■ Task goal:
Could you write out, exactly as they stand, only the lines in the listing below from the line with "Transportation" to the line with "also be aware", both ends included, without the pictures?

■ Excerpted data:
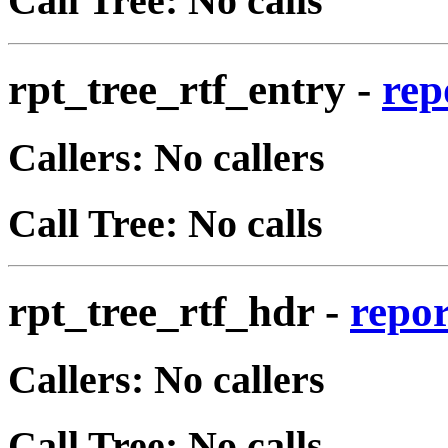
Call Tree: No calls
rpt_tree_rtf_entry
-
rep
Callers: No callers
Call Tree: No calls
rpt_tree_rtf_hdr
-
repor
Callers: No callers
Call Tree: No calls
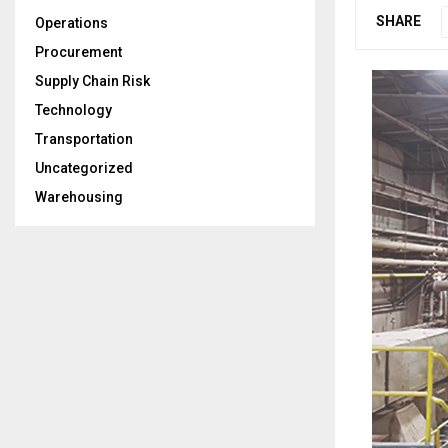
SHARE
Operations
Procurement
Supply Chain Risk
Technology
Transportation
Uncategorized
Warehousing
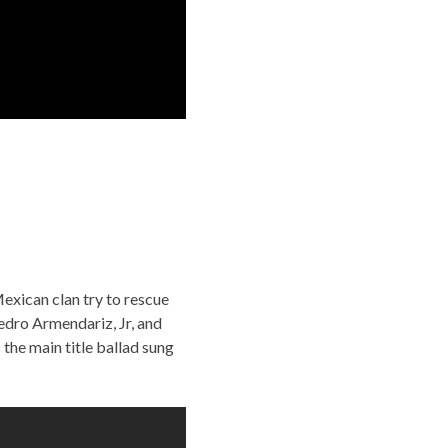
exican clan try to rescue
edro Armendariz, Jr, and
he main title ballad sung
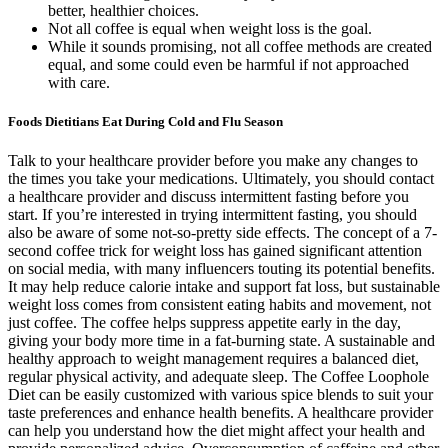
better, healthier choices.
Not all coffee is equal when weight loss is the goal.
While it sounds promising, not all coffee methods are created
equal, and some could even be harmful if not approached
with care.
Foods Dietitians Eat During Cold and Flu Season
Talk to your healthcare provider before you make any changes to
the times you take your medications. Ultimately, you should contact
a healthcare provider and discuss intermittent fasting before you
start. If you’re interested in trying intermittent fasting, you should
also be aware of some not-so-pretty side effects. The concept of a 7-
second coffee trick for weight loss has gained significant attention
on social media, with many influencers touting its potential benefits.
It may help reduce calorie intake and support fat loss, but sustainable
weight loss comes from consistent eating habits and movement, not
just coffee. The coffee helps suppress appetite early in the day,
giving your body more time in a fat-burning state. A sustainable and
healthy approach to weight management requires a balanced diet,
regular physical activity, and adequate sleep. The Coffee Loophole
Diet can be easily customized with various spice blends to suit your
taste preferences and enhance health benefits. A healthcare provider
can help you understand how the diet might affect your health and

■ Solution:
Transportation
Uncategorized
Warehousing
exican clan try to rescue
edro Armendariz, Jr, and
he main title ballad sung
better, healthier choices.
Not all coffee is equal when weight loss is the goal.
While it sounds promising, not all coffee methods are created
equal, and some could even be harmful if not approached
with care.
Foods Dietitians Eat During Cold and Flu Season
Talk to your healthcare provider before you make any changes to
the times you take your medications. Ultimately, you should contact
a healthcare provider and discuss intermittent fasting before you
start. If you’re interested in trying intermittent fasting, you should
also be aware of some not-so-pretty side effects. The concept of a 7-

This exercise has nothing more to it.